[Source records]

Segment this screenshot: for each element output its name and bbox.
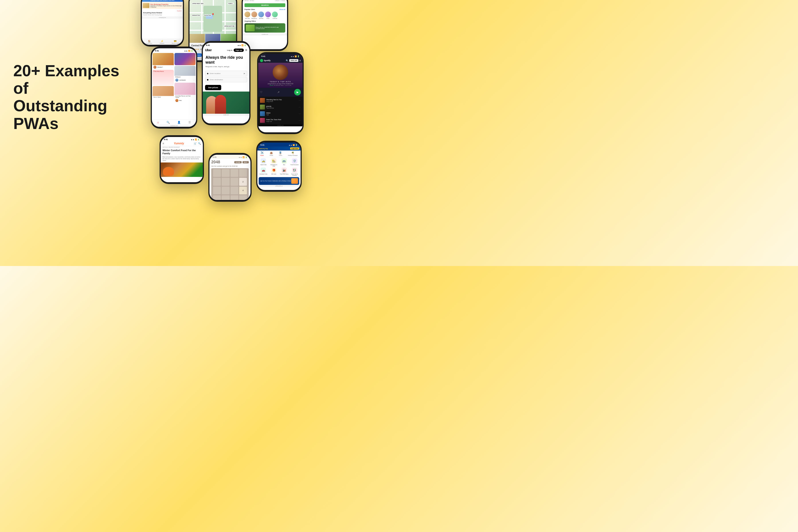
destination-input-row[interactable]: Enter destination: [205, 77, 247, 82]
uber-screen: 9:41 ▲▲ 📶 🔋 Uber Log in Sign up ≡ Always…: [203, 43, 249, 124]
offer-banner[interactable]: Ring in the joy of WINTER HOLIDAYS with …: [245, 23, 285, 33]
city-chennai[interactable]: Chennai: [272, 12, 278, 19]
cell-13: [222, 195, 229, 200]
mmt-offer-image: [291, 178, 298, 184]
near-me-icon: [245, 12, 250, 17]
location-pin[interactable]: 📍: [211, 13, 215, 17]
city-pune[interactable]: Pune: [265, 12, 271, 19]
spotify-play-button[interactable]: ▶: [294, 89, 301, 96]
track-more-1[interactable]: ⋯: [299, 99, 301, 102]
spotify-menu-icon[interactable]: ≡: [299, 59, 301, 62]
score-button[interactable]: SCORE: [234, 161, 242, 164]
holidays-label: Holiday Packages: [288, 155, 298, 156]
mmt-tab-holidays[interactable]: 🌴 Holiday Packages: [288, 151, 298, 156]
pinterest-home-tab[interactable]: ⌂: [157, 121, 159, 124]
track-1[interactable]: Standing Next to You Jung Kook ⋯: [258, 97, 303, 104]
pinterest-search-tab[interactable]: 🔍: [167, 121, 170, 124]
mmt-tab-trains[interactable]: 🚆 Trains: [279, 151, 282, 156]
pin-floral-img: [174, 83, 196, 95]
popular-cities-label: Popular Cities: [245, 8, 255, 10]
uber-login-link[interactable]: Log in: [227, 49, 232, 51]
forex-label: Forex Card & Currency: [290, 173, 299, 176]
bus-label: Bus: [283, 164, 285, 165]
maps-map-view[interactable]: UPPER WEST SIDE YORKV... MANHATTAN UPPER…: [190, 0, 236, 43]
housing-tab-premium[interactable]: ⚡ Premium: [160, 40, 164, 44]
pin-wallpaper[interactable]: Wallpaper ivynotqueen ···: [174, 66, 196, 82]
service-outstation[interactable]: 🚗 Outstation Cabs: [259, 168, 268, 176]
track-more-3[interactable]: ⋯: [299, 113, 301, 115]
pin-sky[interactable]: [174, 53, 196, 65]
housing-explore-link[interactable]: Explore: [177, 10, 182, 12]
pin-planner[interactable]: 📅 My Daily Planner: [152, 70, 174, 86]
park-area: [204, 6, 222, 32]
yummly-breadcrumb: ARTICLE / RECIPE ROUNDUP: [161, 146, 203, 148]
pinterest-screen: 9:41 ▲▲ 📶 🔋 Michelle T. ···: [152, 48, 196, 127]
track-3[interactable]: Water Tyla ⋯: [258, 110, 303, 117]
pin-pink-floral[interactable]: Cute Daily Planner and Task Tracker Etsy: [174, 83, 196, 102]
housing-ad[interactable]: Zero Brokerage Properties Upgrade to Pre…: [142, 2, 183, 9]
pinterest-account-tab[interactable]: ☰: [188, 121, 191, 124]
spotify-like-icon[interactable]: ♡: [260, 91, 263, 94]
spotify-share-icon[interactable]: ↗: [277, 91, 280, 94]
mumbai-img: [258, 12, 264, 17]
yummly-article-title: Winter Comfort Food For the Family: [161, 148, 203, 156]
pin-now-never[interactable]: Now or Never: [152, 86, 174, 98]
cell-7: 2: [239, 178, 247, 186]
housing-tab-suggestions[interactable]: 🏠 Suggestions: [146, 40, 152, 44]
phone-spotify: 9:41 ▲▲ 📶 🔋 Spotify 🔍 OPEN APP ≡ TODAY'S…: [257, 52, 304, 134]
housing-banner[interactable]: Looking to post your property? Post Now: [142, 0, 183, 2]
mmt-offer-banner[interactable]: Light Up Your Festive Celebration with a…: [259, 177, 299, 185]
track-more-4[interactable]: ⋯: [299, 119, 301, 122]
show-all-link[interactable]: Show All: [279, 8, 285, 10]
trains-icon: 🚆: [279, 151, 282, 154]
next-button[interactable]: NEXT: [243, 161, 249, 164]
pinterest-profile-tab[interactable]: 👤: [177, 121, 180, 124]
pin-desert[interactable]: Michelle T. ···: [152, 53, 174, 69]
mmt-login-button[interactable]: Login Now: [290, 147, 299, 150]
location-input-row[interactable]: Enter location ➤: [205, 71, 247, 76]
service-bus[interactable]: 🚌 Bus: [280, 158, 289, 167]
spotify-open-app-button[interactable]: OPEN APP: [289, 59, 298, 62]
district-label-3: MANHATTAN: [192, 14, 201, 16]
track-4[interactable]: Paint The Town Red Doja Cat ⋯: [258, 117, 303, 124]
spotify-search-icon[interactable]: 🔍: [286, 59, 288, 62]
service-insurance[interactable]: 🛡️ Travel Insurance: [290, 158, 299, 167]
playlist-followers: 34,450,547 likes · 1 hr 37 min: [274, 85, 291, 86]
status-bar-uber: 9:41 ▲▲ 📶 🔋: [203, 43, 249, 47]
game2048-grid[interactable]: 2 4: [211, 168, 249, 200]
yummly-cart-icon[interactable]: 🛒: [194, 142, 197, 145]
food-pot: [163, 167, 174, 176]
near-me-label: Near Me: [245, 18, 250, 19]
cell-10: [230, 187, 238, 194]
yummly-menu-icon[interactable]: ≡: [163, 142, 164, 145]
city-near-me[interactable]: Near Me: [245, 12, 250, 19]
location-placeholder: Enter location: [210, 73, 242, 75]
track-name-2: greedy: [266, 105, 297, 107]
uber-signup-button[interactable]: Sign up: [234, 49, 244, 52]
uber-auth-area: Log in Sign up ≡: [227, 48, 247, 52]
track-2[interactable]: greedy Tate McRae ⋯: [258, 104, 303, 110]
city-mumbai[interactable]: Mumbai: [258, 12, 264, 19]
pin-wallpaper-img: [174, 66, 196, 76]
service-train-pnr[interactable]: 🚂 Train PNR Status: [280, 168, 289, 176]
uber-menu-icon[interactable]: ≡: [245, 48, 247, 52]
service-homestays[interactable]: 🏡 Homestays & Villas: [269, 158, 279, 167]
hotels-search-button[interactable]: SEARCH: [245, 3, 285, 7]
district-label-2: YORKV...: [228, 3, 234, 4]
housing-tab-credit[interactable]: 💳 Pay On Credit: [172, 40, 179, 44]
mmt-tab-hotels[interactable]: 🏨 Hotels: [269, 151, 273, 156]
service-airport-cabs[interactable]: 🚕 Airport Cabs: [259, 158, 268, 167]
pune-label: Pune: [267, 18, 269, 19]
yummly-search-icon[interactable]: 🔍: [198, 142, 201, 145]
service-gift-cards[interactable]: 🎁 Gift Cards: [269, 168, 279, 176]
phone-mmt: 9:41 ▲▲ 📶 🔋 makemy trip Login Now ✈️ Fli…: [256, 141, 302, 192]
user-avatar-ivy: [175, 78, 178, 81]
mmt-tab-flights[interactable]: ✈️ Flights: [260, 151, 264, 156]
playlist-tag: TODAY'S TOP HITS: [270, 81, 291, 82]
city-bangalore[interactable]: Bangalore: [251, 12, 257, 19]
service-forex[interactable]: 💱 Forex Card & Currency: [290, 168, 299, 176]
mmt-url: a.Where2Go.in: [258, 185, 301, 187]
see-prices-button[interactable]: See prices: [205, 85, 221, 90]
phones-showcase: 9:41 ▲▲ WiFi 🔋 Looking to post your prop…: [133, 0, 399, 259]
track-more-2[interactable]: ⋯: [299, 106, 301, 108]
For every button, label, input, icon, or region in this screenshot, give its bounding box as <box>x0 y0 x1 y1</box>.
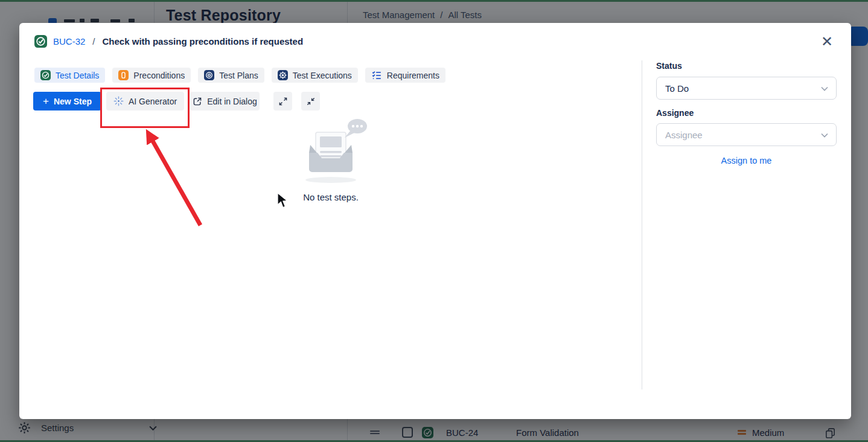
details-panel-divider <box>642 60 642 389</box>
chevron-down-icon <box>821 133 828 138</box>
status-select[interactable]: To Do <box>656 77 837 100</box>
expand-icon <box>278 97 288 106</box>
plus-icon: + <box>43 95 49 107</box>
status-label: Status <box>656 61 682 71</box>
preconditions-icon <box>118 70 129 80</box>
assignee-label: Assignee <box>656 108 837 118</box>
test-executions-icon <box>278 70 288 80</box>
tab-preconditions[interactable]: Preconditions <box>112 68 191 83</box>
chevron-down-icon <box>821 86 828 91</box>
title-separator: / <box>92 36 95 46</box>
modal-tabs: Test Details Preconditions Test Plans <box>34 68 445 83</box>
ai-generator-button[interactable]: AI Generator <box>106 92 184 110</box>
test-title: Check with passing preconditions if requ… <box>103 36 304 46</box>
red-annotation-arrow <box>131 123 209 234</box>
edit-in-dialog-button[interactable]: Edit in Dialog <box>190 92 260 110</box>
test-plans-icon <box>204 70 214 80</box>
details-panel: Status To Do Assignee Assignee Assign to… <box>656 60 837 165</box>
test-key-link[interactable]: BUC-32 <box>53 36 85 46</box>
assign-to-me-link[interactable]: Assign to me <box>656 156 837 165</box>
tab-test-executions[interactable]: Test Executions <box>272 68 358 83</box>
ai-sparkle-icon <box>113 96 124 106</box>
assignee-placeholder: Assignee <box>665 130 703 140</box>
modal-header: BUC-32 / Check with passing precondition… <box>34 35 809 48</box>
new-step-button[interactable]: + New Step <box>33 92 101 110</box>
test-case-icon <box>34 35 47 48</box>
status-value: To Do <box>665 83 689 94</box>
tab-test-plans[interactable]: Test Plans <box>198 68 264 83</box>
mouse-cursor <box>276 192 289 209</box>
close-icon[interactable]: ✕ <box>816 31 838 53</box>
empty-state: No test steps. <box>282 117 379 202</box>
test-details-modal: BUC-32 / Check with passing precondition… <box>19 23 851 419</box>
empty-inbox-illustration <box>282 117 379 186</box>
collapse-steps-button[interactable] <box>301 92 320 110</box>
requirements-icon <box>371 70 382 80</box>
tab-requirements[interactable]: Requirements <box>365 68 445 83</box>
assignee-select[interactable]: Assignee <box>656 123 837 146</box>
tab-test-details[interactable]: Test Details <box>34 68 105 83</box>
empty-state-message: No test steps. <box>282 192 379 202</box>
test-details-icon <box>40 70 51 80</box>
collapse-icon <box>306 97 316 106</box>
open-dialog-icon <box>193 97 202 106</box>
expand-steps-button[interactable] <box>273 92 292 110</box>
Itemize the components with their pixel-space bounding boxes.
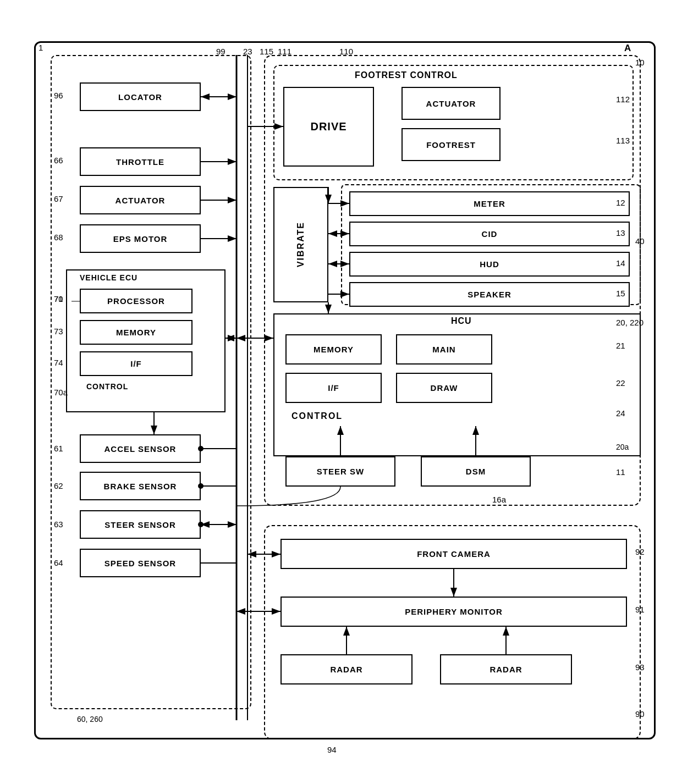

> _Problem details_:
On how many lines of the data does the word "Enter" appear? Reply with the number alone.

> _Result for this exercise_:
3